By: Alaska Pacific University
Published: June 26, 2024
NASA is awarding approximately $5 million to Alaska Pacific University (APU) to help build the Microplastics Research and Education Center. This award was made possible through the Minority University Research and Education Project Institutional Research Opportunity (MIRO). The award enhances capabilities in the sciences and increases workforce diversity, supporting APU’s goal to serve Alaskan communities in its science programs and mission to provide culturally responsive educational programs in partnership with our students, communities, and tribal partners.
The Microplastics Research and Education Center at Alaska Pacific University will contribute to the research and education needs of Alaskan communities through the exploration and detection of microplastics in Alaskan waterways, with a particular focus on traditional drinking water sources, urban and rural watersheds, glaciers, coastal waterways, ocean column, and high-altitude depositions of microplastics.
Microplastics have been detected in almost every ecosystem globally and in subsistence foods and waterways in Alaska. However, scientists have yet to determine how much these contaminants are in the waterways in Alaska and how much they might impact human, animal, and ecosystem health.
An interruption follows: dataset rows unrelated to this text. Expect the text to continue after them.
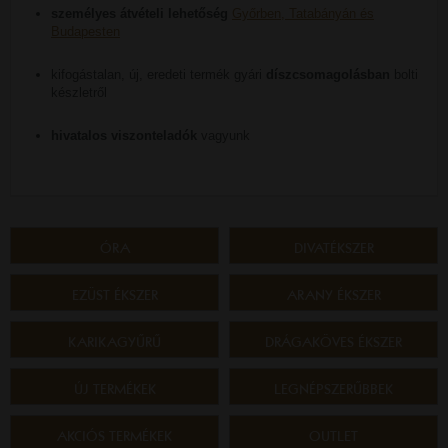
személyes átvételi lehetőség
Győrben, Tatabányán és
Budapesten
kifogástalan, új, eredeti termék gyári
díszcsomagolásban
bolti
készletről
hivatalos viszonteladók
vagyunk
ÓRA
DIVATÉKSZER
EZÜST ÉKSZER
ARANY ÉKSZER
KARIKAGYŰRŰ
DRÁGAKÖVES ÉKSZER
ÚJ TERMÉKEK
LEGNÉPSZERŰBBEK
AKCIÓS TERMÉKEK
OUTLET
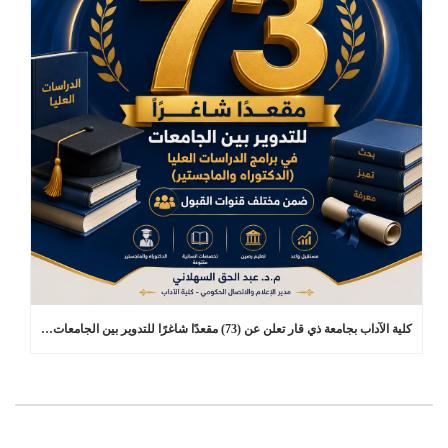
كلية الآداب بجامعة ذي قار تعلن عن (73) مقعدًا شاغرًا للتدوير بين الجامعات في برامج الدراسات العليا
The Microplastics Research and Education Center at APU adopts a “One Health” approach to this endeavor, honoring Alaska Native Traditional Ways of Knowledge and braiding this important relationship and understanding of these lands with Western science methods.
This program encourages APU students to bring their communities’ knowledge into the sciences, supporting a powerful collaboration with NASA scientists. Our goal is to provide aspiring environmental scientists opportunities to make discoveries that will enable them to continue to serve their communities and NASA environmental science missions. The Microplastics Research and Education Center at APU will offer opportunities for internships, tuition stipends, and funded research projects, including collaborations with NASA scientists and scientists across academic institutions in Alaska and the University of Michigan, to students in the Marine and Environmental Sciences program at APU.
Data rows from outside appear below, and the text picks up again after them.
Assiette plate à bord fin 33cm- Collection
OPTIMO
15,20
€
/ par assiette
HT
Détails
In the first years of the project, the principal investigator, Dr. Dee Barker, with APU collaborators Nate Anderson and Dr. Jason Geck will collaborate with Dr. Denise Thorsen of the University of Alaska Fairbanks, Dr. Chris Ruff of the University of Michigan, and Shelly Moore of the Institute of Plastics Research in California, a California Water Board-accredited laboratory for microplastics detection. These collaborators will support the building of instrumental capacity of the Alaska and Arctic Waterways Analytics (AAWA) lab at APU to the level of expertise of microplastics-accredited labs in California. This collaboration will also build capacity at APU for remote sensing ocean surface anomalies associated with microplastics, using Dr. Ruf’s methods and NASA’s SWOT satellite system that flies over Earth’s polar regions.